Source: The Guardian
The story follows a woman named Kaitlyn, who violated her probation and was offered a stint in a sober living facility in lieu of jail.
Soon she was following the same strict rules and routines as other residents, doing house chores, studying the Bible and completing related homework assignments. One activity required residents to apply scripture to their life experience and write a prayer. Kaitlyn said that early morning practice was her favorite activity.
“It helped me every day,” Kaitlyn said in a December interview. “It built my character. It gave me more confidence than I ever had before.”
Throughout her time at Hope Center Ministries, she said, she never worked with a licensed provider on an addiction recovery treatment plan. While the program let residents schedule “counseling” sessions with volunteers who visited the house, Kaitlyn said the people facilitating those sessions weren’t licensed professionals.
“I don’t know how they’re open if they don’t have any licensed people,” she said. “They were just people who had read the Bible.”
Source: The Guardian
While Kaitlyn said religious indoctrination helped with her addiction, other residents weren’t so positive.

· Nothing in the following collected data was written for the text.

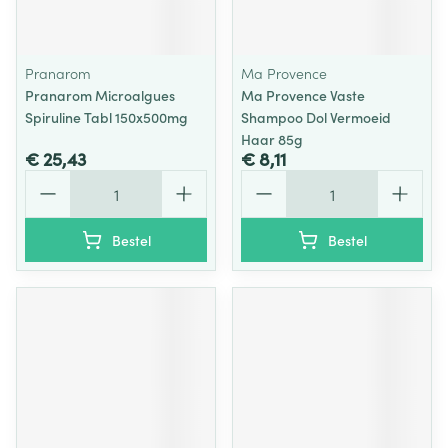
Pranarom
Ma Provence
Pranarom Microalgues
Ma Provence Vaste
Spiruline Tabl 150x500mg
Shampoo Dol Vermoeid
Haar 85g
€ 25,43
€ 8,11
Aantal
Aantal
Bestel
Bestel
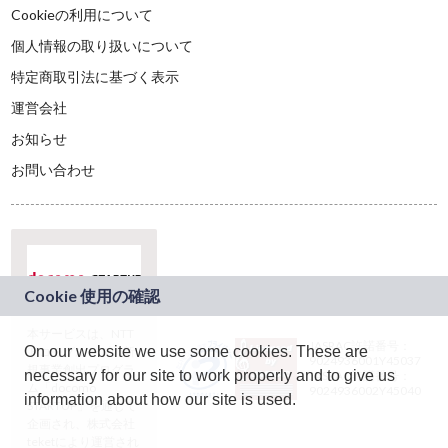
Cookieの利用について
個人情報の取り扱いについて
特定商取引法に基づく表示
運営会社
お知らせ
お問い合わせ
本サービスは、NTT
JASRAC許諾番号：
On our website we use some cookies. These are
ドコモグループの新
9024936001Y45037
規事業創出プログラ
necessary for our site to work properly and to give us
JASRAC許諾番号：
ム「docomo
9024936002Y45040
information about how our site is used.
STARTUP」を通じて
企画され、株式会社
teketにより運営され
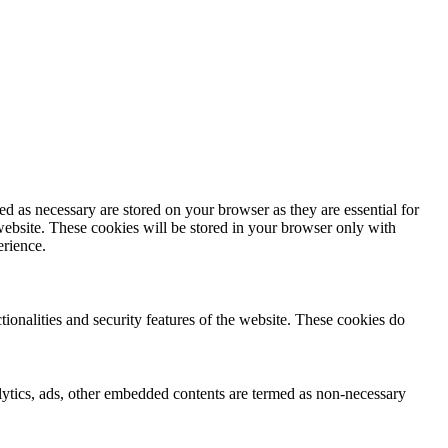
d as necessary are stored on your browser as they are essential for
website. These cookies will be stored in your browser only with
erience.
tionalities and security features of the website. These cookies do
nalytics, ads, other embedded contents are termed as non-necessary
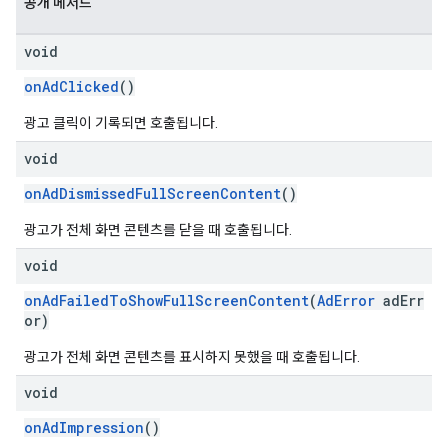
공개 메서드
void
onAdClicked
()
광고 클릭이 기록되면 호출됩니다.
void
onAdDismissedFullScreenContent
()
광고가 전체 화면 콘텐츠를 닫을 때 호출됩니다.
void
onAdFailedToShowFullScreenContent
(
AdError
adErr
or)
광고가 전체 화면 콘텐츠를 표시하지 못했을 때 호출됩니다.
void
onAdImpression
()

One resident was evicted when they relapsed, because the center viewed relapse as “sin,” not as an illness. Clarence Thomas has already gone on the record saying addiction should be criminalized by overturning Robinson v California, a 1962 ruling that made criminalizing drug addiction cruel and unusual punishment.
The center also forced residents to work and took their wages. If a resident applied for food assistance, they confiscated those vouchers and used them for the facility. Depending upon the jurisdiction, that practice could be prosecuted as fraud. But because these outfits operate with no oversight, we cannot put a dollar figure on the taxpayer dollars being stolen or misused.